Page-level text extractions
******

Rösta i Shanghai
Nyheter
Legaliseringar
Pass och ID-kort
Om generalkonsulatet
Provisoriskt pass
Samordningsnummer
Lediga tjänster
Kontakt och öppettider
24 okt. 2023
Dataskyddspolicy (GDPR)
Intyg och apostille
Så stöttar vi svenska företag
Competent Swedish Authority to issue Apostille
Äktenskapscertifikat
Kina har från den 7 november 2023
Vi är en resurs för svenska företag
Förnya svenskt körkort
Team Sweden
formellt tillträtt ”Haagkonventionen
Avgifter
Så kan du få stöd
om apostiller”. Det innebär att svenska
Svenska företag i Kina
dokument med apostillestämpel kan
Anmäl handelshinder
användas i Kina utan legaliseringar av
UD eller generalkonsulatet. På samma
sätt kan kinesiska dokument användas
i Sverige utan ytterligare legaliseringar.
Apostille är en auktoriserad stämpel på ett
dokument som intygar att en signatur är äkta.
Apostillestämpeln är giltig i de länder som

******

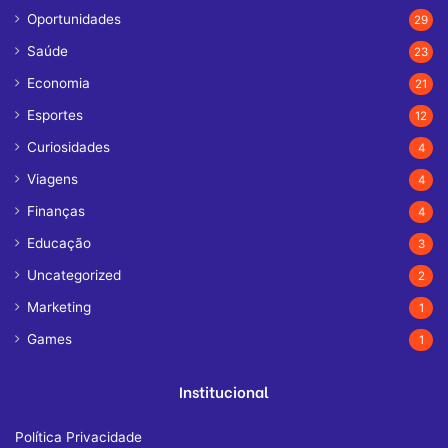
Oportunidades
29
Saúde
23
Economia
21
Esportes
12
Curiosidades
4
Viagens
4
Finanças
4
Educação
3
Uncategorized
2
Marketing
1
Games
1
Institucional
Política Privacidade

******

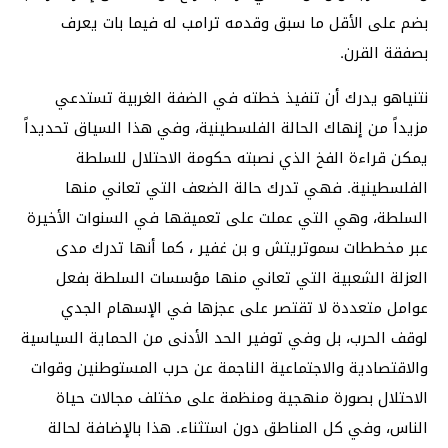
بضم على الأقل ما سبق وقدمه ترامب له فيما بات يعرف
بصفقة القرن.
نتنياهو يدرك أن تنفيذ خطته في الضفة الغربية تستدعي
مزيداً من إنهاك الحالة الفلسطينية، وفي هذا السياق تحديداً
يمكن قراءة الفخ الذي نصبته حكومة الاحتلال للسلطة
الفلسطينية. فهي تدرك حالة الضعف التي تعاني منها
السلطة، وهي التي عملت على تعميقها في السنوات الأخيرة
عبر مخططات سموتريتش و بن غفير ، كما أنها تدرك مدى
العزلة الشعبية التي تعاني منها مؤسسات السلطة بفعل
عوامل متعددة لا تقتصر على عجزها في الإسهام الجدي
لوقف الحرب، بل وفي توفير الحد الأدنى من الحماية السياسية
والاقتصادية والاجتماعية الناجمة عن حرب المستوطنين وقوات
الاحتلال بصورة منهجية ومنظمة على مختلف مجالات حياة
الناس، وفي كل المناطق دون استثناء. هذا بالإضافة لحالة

******

Work instruction: Reproduce, word for word and in full, only the lines above that start at the line with "Rösta i Shanghai" and run through the line with "Apostillestämpeln är giltig i de länder som", both ends included.

Response to the exercise:
Rösta i Shanghai
Nyheter
Legaliseringar
Pass och ID-kort
Om generalkonsulatet
Provisoriskt pass
Samordningsnummer
Lediga tjänster
Kontakt och öppettider
24 okt. 2023
Dataskyddspolicy (GDPR)
Intyg och apostille
Så stöttar vi svenska företag
Competent Swedish Authority to issue Apostille
Äktenskapscertifikat
Kina har från den 7 november 2023
Vi är en resurs för svenska företag
Förnya svenskt körkort
Team Sweden
formellt tillträtt ”Haagkonventionen
Avgifter
Så kan du få stöd
om apostiller”. Det innebär att svenska
Svenska företag i Kina
dokument med apostillestämpel kan
Anmäl handelshinder
användas i Kina utan legaliseringar av
UD eller generalkonsulatet. På samma
sätt kan kinesiska dokument användas
i Sverige utan ytterligare legaliseringar.
Apostille är en auktoriserad stämpel på ett
dokument som intygar att en signatur är äkta.
Apostillestämpeln är giltig i de länder som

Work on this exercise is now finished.